M.ith small electric cars, Paul Leibold knows his way around. After all, he helped develop the i3 at BMW. But while money hardly played a role back then and the Bavarian carbon cube became an expensive lighthouse project, the engineer is now working at the other end of the price spectrum. He developed the City One, which will cost 10,000 euros in three or four years by the thousands as a taxi or delivery van through the megacities, especially in Asia, Africa and South America.
Apparently the City One is well equipped for this role. Although similarly long at 3.60 meters, it offers significantly more space inside than a VW Up. If you fold down the back seat, the small cube becomes a van, the headrests become a sturdy dividing grille, and a Euro pallet even fits into the 1.5 cubic meter loading space through the wide rear door. The prototype is powered by the engine of a Renault Twizy, which has only 20 hp and looks tired on the first lap. The series is planned with 34 hp and a top speed of 110 km / h.
Leibold works with a sharp red pencil, but does not want to compromise on security. Originally planned as a light vehicle, the City One, under the care of development partner Magna, will become a real car with airbags and assistance systems – and a little more space. The design model for the final car, which so far only exists in rigid foam, is 10 centimeters longer and 15 centimeters wider and looks a little less filigree and vulnerable.

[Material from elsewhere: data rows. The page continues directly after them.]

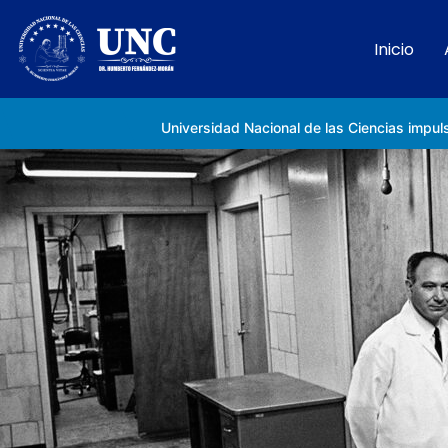
Inicio
Rectora Gabriela Jiménez Ramírez fortalece apoyo a estudiantes de la UNC afectados tras el doblete sísmico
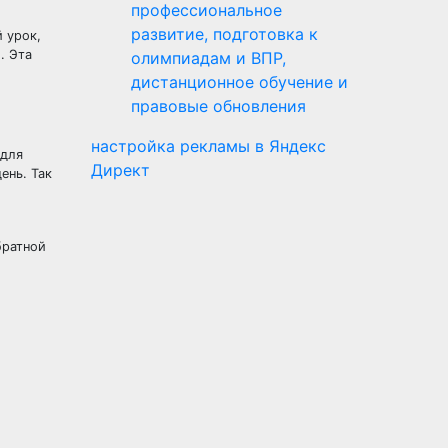
профессиональное
развитие, подготовка к
й урок,
. Эта
олимпиадам и ВПР,
дистанционное обучение и
правовые обновления
настройка рекламы в Яндекс
 для
Директ
ень. Так
братной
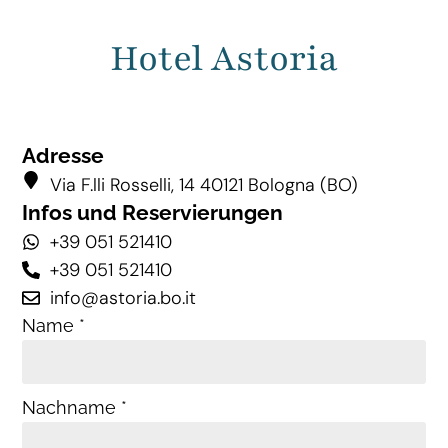
Hotel Astoria
Adresse
Via F.lli Rosselli, 14 40121 Bologna (BO)
Infos und Reservierungen
+39 051 521410
+39 051 521410
info@astoria.bo.it
Name *
Nachname *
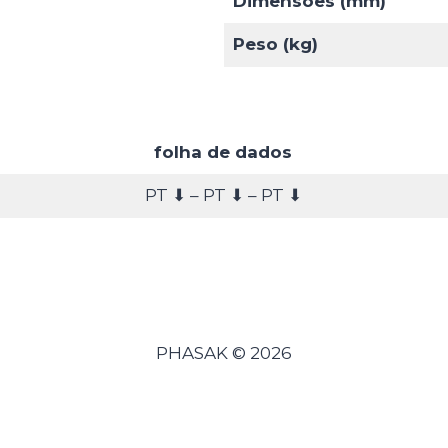
Dimensões (mm)
Peso (kg)
folha de dados
PT ⬇ – PT ⬇ – PT ⬇
PHASAK © 2026
Português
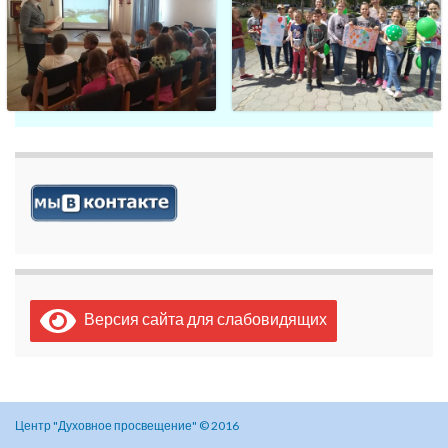
Версия сайта для слабовидящих
Центр "Духовное просвещение" © 2016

Leibold sees his customers in fleet operators whom he wants to lure with minimal operating costs. The repair-friendly body is therefore made of colored plastic, it is reminiscent of a Rimowa suitcase and should be similarly robust. A digital platform is to ensure maximum utilization, via which the same car can be used sometimes as a taxi, sometimes as a rental car and sometimes as a courier vehicle and thus operated around the clock. Leipold wants to generate advertising income of up to 3,000 euros per year and car via a large display at the rear; individual advertisements can be displayed based on the time and destination of the journey.
The permanently installed batteries have a capacity of 16 kWh, which is sufficient for almost 200 kilometers, but are charged with 2.3 kW overnight. If you want to continue riding, you can use exchangeable batteries as you know them from a pedelec. As big as a briefcase and weighing around ten kilograms each, they have a capacity of 2.5 kWh and take the City One a good 25 kilometers further. Four of them fit in slots under the trunk floor, four more in a rack on the roof. “This means you are prepared for three taxi shifts a day,” says Leibold.
Of course, Leibold first of all has to find a production partner who can build the necessary factories for him in Africa or Asia for up to 100,000 cars per year. And he needs investors who give him the money to do it. Otherwise the City One remains a one-off.